(Beginning of Data for this task)
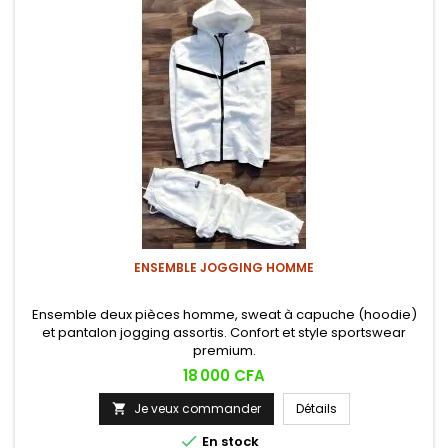
ENSEMBLE JOGGING HOMME
Ensemble deux pièces homme, sweat à capuche (hoodie)
et pantalon jogging assortis. Confort et style sportswear
premium.
Prix
18 000 CFA
Je veux commander
Détails


En stock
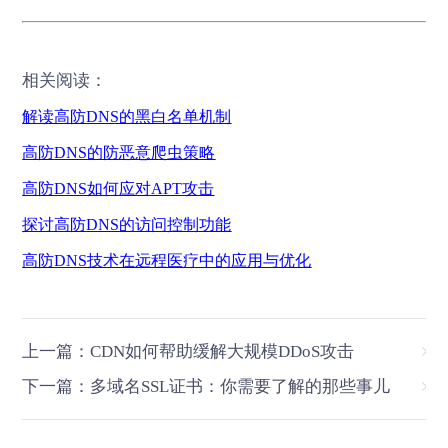
相关阅读：
解读高防
DNS
的黑白名单机制
高防
DNS
的防恶意爬虫策略
高防
DNS
如何应对
APT
攻击
探讨高防
DNS
的访问控制功能
高防
DNS
技术在远程医疗中的应用与优化
上一篇：CDN如何帮助缓解大规模DDoS攻击
下一篇：多域名SSL证书：你需要了解的那些事儿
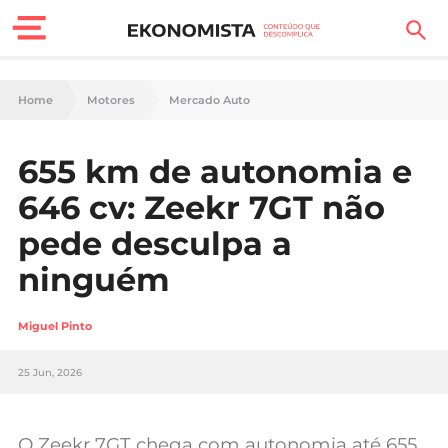
Finanças Pessoais
Home
Motores
Mercado Auto
Motores
655 km de autonomia e
Carreira
646 cv: Zeekr 7GT não
Casa
pede desculpa a
ninguém
Lifestyle
Sociedade
Miguel Pinto
Tecnologia
25 Jun, 2026
Negócios
O Zeekr 7GT chega com autonomia até 655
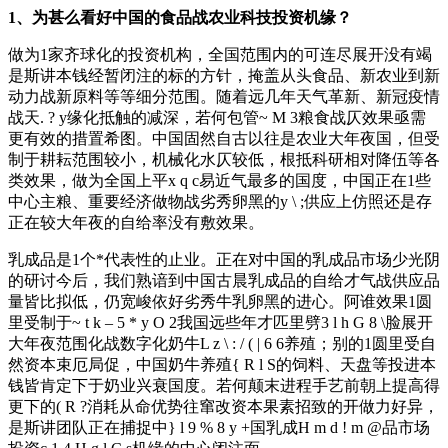
1、为甚么看好中国的食品战农业科技投资机缘？
做为1家齐球化的投资机构，全国范围内的可连尽展开没有竭
是斯讲本钱经暂闭注的标的方针，掩盖从头食品、新农业到新
动力战新原料等等细分范围。随着远几年天气革新、新冠疫情
战天
. ? y
缘化抵触的减深，若何包管
~ M 3
粮食战仄效果亟需
更有效的措置希图。中国固然自古以往是农业大年夜国，但受
制于耕耘范围较小，机械化水仄较低，根抵科研相对降伍等各
类效果，做为全国上平
x q c
易近气最多的国度，中国正在1些
中心主粮、重要经济做物战劣秀卵黑的
y \ ;
供应上仿照还是存
正在较大年夜的自给率没有敷效果。
乳成品是1个*代表性的止业。正在对中国的乳成品市场少光阴
的研讨今后，我们熟谙到中国古晨乳成品的自给才气战供应品
量皆比拟低，仍宽峻依好劣秀牛乳卵黑的进心。阿谁效果1圆
里受制于
~ t k – 5 * y O 2
我国远些年才匹里劈
3 l h G 8 \
脸展开
大年夜范围化战数字化奶牛
L z \ : / ( | 6 6
养殖；别的1圆里受自
然资本束厄局促，中国奶牛养殖
{ R l S
的饲料、天盘等投进本
钱皆肯定下于奶业兴衰国度。若何颠末进程手艺前朝上提高得
更下的
( R ?
消耗从命优势往窜改资本果素招致的开做力好异，
是斯讲团队正在捕捉中
} l 9 % 8 y +
国乳成
H m d ! m @
品市场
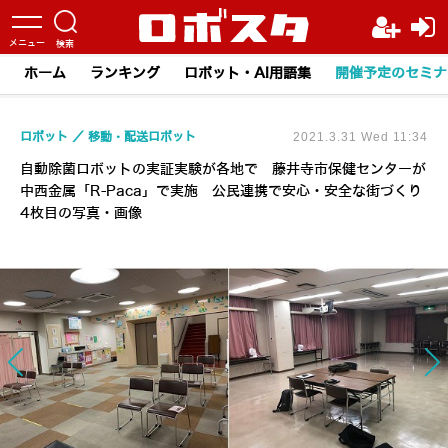
ホーム
ランキング
ロボット・AI用語集
開催予定のセミナ
ロボット
移動・配送ロボット
2021.3.31 Wed 11:34
自動除菌ロボットの実証実験が各地で 藤井寺市保健センターが
中西金属「R-Paca」で実施 公民連携で安心・安全な街づくり
4枚目の写真・画像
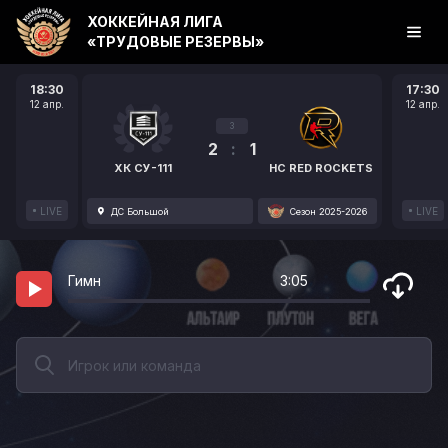
ХОККЕЙНАЯ ЛИГА
«ТРУДОВЫЕ РЕЗЕРВЫ»
18:30
17:30
12 апр.
12 апр.
3
2
:
1
ХК СУ-111
HC RED ROCKETS
LIVE
LIVE
ДС Большой
Сезон 2025-2026
Гимн
3:05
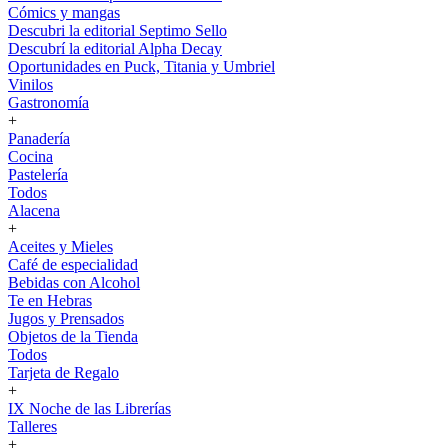
Cómics y mangas
Descubri la editorial Septimo Sello
Descubrí la editorial Alpha Decay
Oportunidades en Puck, Titania y Umbriel
Vinilos
Gastronomía
+
Panadería
Cocina
Pastelería
Todos
Alacena
+
Aceites y Mieles
Café de especialidad
Bebidas con Alcohol
Te en Hebras
Jugos y Prensados
Objetos de la Tienda
Todos
Tarjeta de Regalo
+
IX Noche de las Librerías
Talleres
+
(End of Data for this task)
* [What to work on] Retype all the records shown above, character for character. Omit every picture.

* [Expected answer]
ENSEMBLE JOGGING HOMME
Ensemble deux pièces homme, sweat à capuche (hoodie)
et pantalon jogging assortis. Confort et style sportswear
premium.
Prix
18 000 CFA
Je veux commander
Détails


En stock
相关阅读：
解读高防
DNS
的黑白名单机制
高防
DNS
的防恶意爬虫策略
高防
DNS
如何应对
APT
攻击
探讨高防
DNS
的访问控制功能
高防
DNS
技术在远程医疗中的应用与优化
上一篇：CDN如何帮助缓解大规模DDoS攻击
下一篇：多域名SSL证书：你需要了解的那些事儿
Finanças Pessoais
Home
Motores
Mercado Auto
Motores
655 km de autonomia e
Carreira
646 cv: Zeekr 7GT não
Casa
pede desculpa a
ninguém
Lifestyle
Sociedade
Miguel Pinto
Tecnologia
25 Jun, 2026
Negócios
O Zeekr 7GT chega com autonomia até 655
1、为甚么看好中国的食品战农业科技投资机缘？
做为1家齐球化的投资机构，全国范围内的可连尽展开没有竭
是斯讲本钱经暂闭注的标的方针，掩盖从头食品、新农业到新
动力战新原料等等细分范围。随着远几年天气革新、新冠疫情
战天
. ? y
缘化抵触的减深，若何包管
~ M 3
粮食战仄效果亟需
更有效的措置希图。中国固然自古以往是农业大年夜国，但受
制于耕耘范围较小，机械化水仄较低，根抵科研相对降伍等各
类效果，做为全国上平
x q c
易近气最多的国度，中国正在1些
中心主粮、重要经济做物战劣秀卵黑的
y \ ;
供应上仿照还是存
正在较大年夜的自给率没有敷效果。
乳成品是1个*代表性的止业。正在对中国的乳成品市场少光阴
的研讨今后，我们熟谙到中国古晨乳成品的自给才气战供应品
量皆比拟低，仍宽峻依好劣秀牛乳卵黑的进心。阿谁效果1圆
里受制于
~ t k – 5 * y O 2
我国远些年才匹里劈
3 l h G 8 \
脸展开
大年夜范围化战数字化奶牛
L z \ : / ( | 6 6
养殖；别的1圆里受自
然资本束厄局促，中国奶牛养殖
{ R l S
的饲料、天盘等投进本
钱皆肯定下于奶业兴衰国度。若何颠末进程手艺前朝上提高得
更下的
( R ?
消耗从命优势往窜改资本果素招致的开做力好异，
是斯讲团队正在捕捉中
} l 9 % 8 y +
国乳成
H m d ! m @
品市场
ホーム
ランキング
ロボット・AI用語集
開催予定のセミナ
ロボット
移動・配送ロボット
2021.3.31 Wed 11:34
自動除菌ロボットの実証実験が各地で 藤井寺市保健センターが
中西金属「R-Paca」で実施 公民連携で安心・安全な街づくり
4枚目の写真・画像
ХОККЕЙНАЯ ЛИГА
«ТРУДОВЫЕ РЕЗЕРВЫ»
18:30
17:30
12 апр.
12 апр.
3
2
:
1
ХК СУ-111
HC RED ROCKETS
LIVE
LIVE
ДС Большой
Сезон 2025-2026
Гимн
3:05
Cómics y mangas
Descubri la editorial Septimo Sello
Descubrí la editorial Alpha Decay
Oportunidades en Puck, Titania y Umbriel
Vinilos
Gastronomía
+
Panadería
Cocina
Pastelería
Todos
Alacena
+
Aceites y Mieles
Café de especialidad
Bebidas con Alcohol
Te en Hebras
Jugos y Prensados
Objetos de la Tienda
Todos
Tarjeta de Regalo
+
IX Noche de las Librerías
Talleres
+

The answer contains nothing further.